Boston University President’s Salary Tops Schools in Region

Robert Brown earned nearly $2.5 million in 2015, according to the most recent tax filings.


For the third year in a row, a Chronicle of Higher Education analysis revealed Boston University President Robert Brown out-earned every other private college leader in Massachusetts.

In 2015, Brown took home $2.48 million, more than double what he earned in 2014. Brown’s nearly $900,000 base salary was supplemented by over $1.3 million in other pay and roughly $268,000 in non-taxable income, according to the most recent tax filings. The university said in a press release that the vast majority of Brown’s spike in earnings—roughly $1.2 million—is the result of a one-time payout the president took from a supplemental retirement plan. The total reported amount also includes the rental value of the president’s Sloane House residence.
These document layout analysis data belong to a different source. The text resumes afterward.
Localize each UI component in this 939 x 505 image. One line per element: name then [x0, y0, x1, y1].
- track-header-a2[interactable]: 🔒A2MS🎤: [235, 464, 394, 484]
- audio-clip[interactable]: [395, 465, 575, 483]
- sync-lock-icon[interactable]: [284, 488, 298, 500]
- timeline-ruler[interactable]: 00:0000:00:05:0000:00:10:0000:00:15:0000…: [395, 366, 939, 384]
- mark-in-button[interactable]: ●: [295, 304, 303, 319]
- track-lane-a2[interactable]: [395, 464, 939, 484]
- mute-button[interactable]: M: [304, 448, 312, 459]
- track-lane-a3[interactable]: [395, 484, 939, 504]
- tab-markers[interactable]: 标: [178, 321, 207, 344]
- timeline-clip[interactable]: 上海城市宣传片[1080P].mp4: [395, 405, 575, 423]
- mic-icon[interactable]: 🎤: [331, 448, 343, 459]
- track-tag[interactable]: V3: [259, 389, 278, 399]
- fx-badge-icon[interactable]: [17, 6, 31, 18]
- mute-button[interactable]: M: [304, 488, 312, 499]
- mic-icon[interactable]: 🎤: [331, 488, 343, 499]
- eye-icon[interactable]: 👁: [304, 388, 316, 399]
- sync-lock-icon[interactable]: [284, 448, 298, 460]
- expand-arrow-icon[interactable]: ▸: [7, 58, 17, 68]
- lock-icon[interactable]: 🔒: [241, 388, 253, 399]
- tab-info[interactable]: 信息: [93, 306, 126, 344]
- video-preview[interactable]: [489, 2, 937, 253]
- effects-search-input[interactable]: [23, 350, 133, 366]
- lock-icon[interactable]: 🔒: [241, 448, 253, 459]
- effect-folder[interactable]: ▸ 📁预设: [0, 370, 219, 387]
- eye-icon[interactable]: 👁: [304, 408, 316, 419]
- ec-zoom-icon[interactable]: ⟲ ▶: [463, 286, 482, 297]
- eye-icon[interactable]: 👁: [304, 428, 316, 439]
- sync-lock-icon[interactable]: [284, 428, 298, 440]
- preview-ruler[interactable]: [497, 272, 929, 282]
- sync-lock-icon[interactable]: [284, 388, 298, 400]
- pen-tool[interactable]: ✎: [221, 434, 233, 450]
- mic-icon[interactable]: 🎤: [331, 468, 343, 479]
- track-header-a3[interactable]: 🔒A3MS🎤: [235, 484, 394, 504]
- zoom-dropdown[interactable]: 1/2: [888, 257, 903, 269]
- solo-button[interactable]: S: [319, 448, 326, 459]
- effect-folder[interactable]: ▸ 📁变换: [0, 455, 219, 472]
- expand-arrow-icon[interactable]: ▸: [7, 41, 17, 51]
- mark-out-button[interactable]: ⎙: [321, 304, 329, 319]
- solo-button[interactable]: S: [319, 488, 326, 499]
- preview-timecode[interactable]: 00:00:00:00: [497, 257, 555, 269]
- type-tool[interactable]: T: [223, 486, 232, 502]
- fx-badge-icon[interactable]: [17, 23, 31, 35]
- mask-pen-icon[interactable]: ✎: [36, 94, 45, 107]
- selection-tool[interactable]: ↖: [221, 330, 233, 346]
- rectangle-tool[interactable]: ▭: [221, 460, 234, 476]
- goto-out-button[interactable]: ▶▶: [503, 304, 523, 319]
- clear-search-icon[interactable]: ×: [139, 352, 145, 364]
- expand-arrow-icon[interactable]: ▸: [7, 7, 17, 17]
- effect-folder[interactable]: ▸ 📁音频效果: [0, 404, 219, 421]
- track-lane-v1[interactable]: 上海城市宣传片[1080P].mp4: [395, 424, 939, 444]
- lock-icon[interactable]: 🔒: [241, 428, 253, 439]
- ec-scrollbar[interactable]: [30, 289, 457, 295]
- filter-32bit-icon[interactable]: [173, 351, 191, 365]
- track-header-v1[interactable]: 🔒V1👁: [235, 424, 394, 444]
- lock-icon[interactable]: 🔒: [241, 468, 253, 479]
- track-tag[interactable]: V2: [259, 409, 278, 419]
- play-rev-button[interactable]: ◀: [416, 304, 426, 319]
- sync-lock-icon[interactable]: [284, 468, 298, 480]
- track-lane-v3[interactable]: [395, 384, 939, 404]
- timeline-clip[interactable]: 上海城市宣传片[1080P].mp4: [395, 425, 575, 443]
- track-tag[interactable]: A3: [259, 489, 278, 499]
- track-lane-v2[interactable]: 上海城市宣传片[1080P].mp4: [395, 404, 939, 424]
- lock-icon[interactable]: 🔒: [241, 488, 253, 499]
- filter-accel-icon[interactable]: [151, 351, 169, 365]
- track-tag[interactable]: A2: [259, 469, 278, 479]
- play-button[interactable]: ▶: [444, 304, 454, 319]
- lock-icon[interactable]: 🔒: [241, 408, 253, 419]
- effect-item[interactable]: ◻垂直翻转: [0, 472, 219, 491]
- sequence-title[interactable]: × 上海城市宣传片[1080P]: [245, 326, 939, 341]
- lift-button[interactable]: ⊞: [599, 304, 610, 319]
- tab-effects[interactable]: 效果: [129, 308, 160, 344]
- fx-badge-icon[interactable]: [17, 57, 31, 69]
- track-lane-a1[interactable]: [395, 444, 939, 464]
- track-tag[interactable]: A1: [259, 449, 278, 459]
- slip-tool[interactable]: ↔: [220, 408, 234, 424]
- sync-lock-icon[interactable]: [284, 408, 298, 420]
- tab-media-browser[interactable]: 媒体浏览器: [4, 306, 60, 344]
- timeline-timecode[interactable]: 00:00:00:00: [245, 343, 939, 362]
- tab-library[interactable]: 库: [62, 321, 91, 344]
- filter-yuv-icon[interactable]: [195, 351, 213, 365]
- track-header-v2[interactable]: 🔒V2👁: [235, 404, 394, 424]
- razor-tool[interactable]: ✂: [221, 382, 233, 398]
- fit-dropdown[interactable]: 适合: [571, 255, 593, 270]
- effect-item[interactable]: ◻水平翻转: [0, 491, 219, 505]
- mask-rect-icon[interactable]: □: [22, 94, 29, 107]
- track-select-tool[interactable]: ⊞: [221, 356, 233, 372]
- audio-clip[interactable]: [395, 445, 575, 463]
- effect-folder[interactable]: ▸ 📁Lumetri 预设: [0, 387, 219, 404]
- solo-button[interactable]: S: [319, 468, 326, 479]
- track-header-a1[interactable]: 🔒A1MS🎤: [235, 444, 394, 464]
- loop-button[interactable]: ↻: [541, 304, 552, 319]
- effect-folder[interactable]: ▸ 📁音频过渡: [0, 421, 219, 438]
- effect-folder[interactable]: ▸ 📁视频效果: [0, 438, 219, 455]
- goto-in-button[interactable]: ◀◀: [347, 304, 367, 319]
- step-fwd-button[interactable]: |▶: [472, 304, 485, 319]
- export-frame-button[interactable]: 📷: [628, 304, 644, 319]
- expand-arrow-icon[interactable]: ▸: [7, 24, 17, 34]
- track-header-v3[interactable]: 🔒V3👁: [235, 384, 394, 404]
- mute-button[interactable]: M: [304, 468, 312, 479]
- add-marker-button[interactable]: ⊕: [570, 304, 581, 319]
Brown’s earnings make him the seventh-highest paid private college president in the country and one of just 10 leaders who took home over $2 million. Nathan Hatch, the president of Wake Forest University in North Carolina, tops the list, taking home a staggering $4 million in 2015. James Wagner of Emory University and C.L. Max Nikias of the University of Southern California round out the top three and earned more than $3.1 million each.

Though none of the other private school presidents in Massachusetts earned their way into the $2 million club, they’re probably not pinching pennies, either. Three other leaders had seven-digit earnings in 2015: Harvard President Drew Faust, who will retire at the end of the school year, earned $1.57 million; Northeastern President Joseph Aoun notched $1.45 million; and MIT President L. Rafael Reif took home $1.03 million. Roughly 60 private school leaders across the country earned more than $1 million in 2015.

Brown’s salary is determined each year by BU’s Board of Trustees, and Steve Zide, the chair of the trustees compensation committee, said the president’s large check reflects the change he has affected during his tenure: “The BU of today is in many important ways a different school from the BU of 2005,” Zide said in the press release. “He has been a very successful leader.”

The data is released in the midst of financial uncertainty in the higher education sector. The federal tax overhaul making its way through Congress includes a number of provisions that would affect universities, including taxes on graduate student tuition and the largest endowments in the country. The bill has been largely panned by university leaders.